“You’re looking kinda green around the gills, Spock.”
“That would be due to my Vulcan blood, doctor.”
“No, I mean you’re growing gills.”
At first, Spock thinks, surely McCoy is joking. But the assumption quickly fades when he sees the look on McCoy’s face. He touches the side of his neck and his fingers come away slightly slimy. He looks at his hand and see scales.
There’s the usual panic whenever unexplainable phenomena occur. He winds up in the isolation ward with Chapel, who is in full hazmat gear and is carrying a bottle of water with a spray top. She spritzes him occasionally and that helps with the itchy, dry skin, but it doesn’t stop the slow progression of the disease. If it is a disease.
It takes only a week for his legs to fuse together, skin growing first dry, then rough, the scaly. He forgoes pants and mourns the fact he can no longer wear his favorite boots with the little black heel. His feet flatten and shift into flowing fins. The scales are smooth to the touch now, and match the pale green scales on the back of his hands. Thankfully his upper body remains relatively the same, but now he’s heaving trouble breathing.
McCoy discovers the diseases isn’t communicable and then spends four sleepless nights in his room, along with Scotty and Chekov, and together the four of them build a tank that Spock can submerge himself in. At least he won’t suffocate in the meantime. It takes days for them to get the salinity right and meanwhile Spock is sluggish and tired all the time. Sulu transplants some seaweed and rocks into the tank and Spock tells him it’s illogical, but secretly he feels better anyway.
After the tank is complete McCoy refuses to leave, even though Spock is fine for the time being. Spock curls his tail up to his body and watches as McCoy eventually passes out, slumped against the glass. The glass is warmer where his body is, and Spock presses against it. He thinks he can feel McCoy’s dreams through the glass, but they are muddied by the water. Fuzzy and disjointed. Like passing through a haze.
Work on a cure is slow. Or perhaps a cure will never come. Spock has trouble parsing McCoy’s increasingly vague updates. He finds himself growing isolated. Alone. He can’t even work, because he can’t bring the electronics into the tank with him.
He calls McCoy in and demands to be let out.
He touches his hand to the glass as McCoy lists all the reasons that he shouldn’t be out and about. Spock neatly negates them all and finally McCoy stops and sighs. Spock thinks he’s smiling.
“Got something for you.”
It’s a breathing device.
He still has to be fully submerged once every four hours, and he needs to use a wheelchair to get around, but now he’s free. He tries to go to his quarters but McCoy stops him.
“Oh no, no more slacking. You’re fit for duty.”
McCoy wheels him, protesting, to the turbolift.
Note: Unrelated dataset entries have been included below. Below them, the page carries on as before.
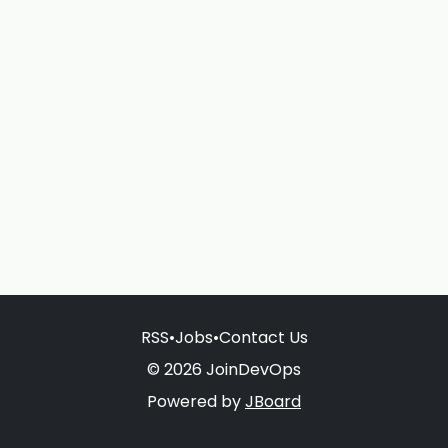
RSS
•
Jobs
•
Contact Us
© 2026 JoinDevOps
Powered by
JBoard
He’s shocked to find that ramps have been installed along the way. And on the bridge Jim’s chair is gone, and in its place is a sunken wading pool.
“Sulu and Chekov already love it,” Jim tells him with a grin. “They’ve been competing to see who can get the most ridiculous swimwear past dress code.”
Spock looks over to where Sulu is at the helm in a command-gold bikini and Chekov is wearing three pairs of Bermuda shorts, one pair on his legs and another on each arm. He’s fairly certain none of that meets dress code, but he says nothing. He’s too thankful.
He feels McCoy standing by his workstation. When he looks up, McCoy is smiling.
“I’ll get back to work on that cure.”
“Take your time, Doctor,” Spock says, his voice accented now with the sound of popping bubbles. “There is no urgency.”
He curls his tail up to his body and gets to work mapping the stars.